What you have to do
Could you retype the whole listing word for word and drop the images?
======== Supplied material ========
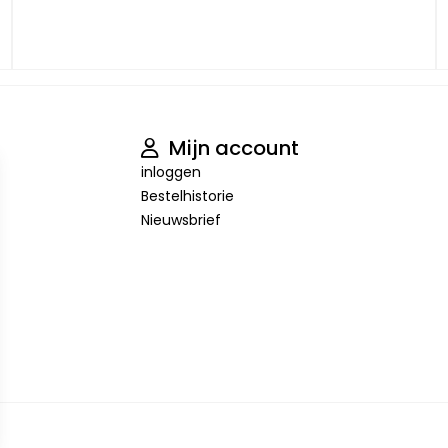
Mijn account
inloggen
Bestelhistorie
Nieuwsbrief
========
Answer for the task
Mijn account
inloggen
Bestelhistorie
Nieuwsbrief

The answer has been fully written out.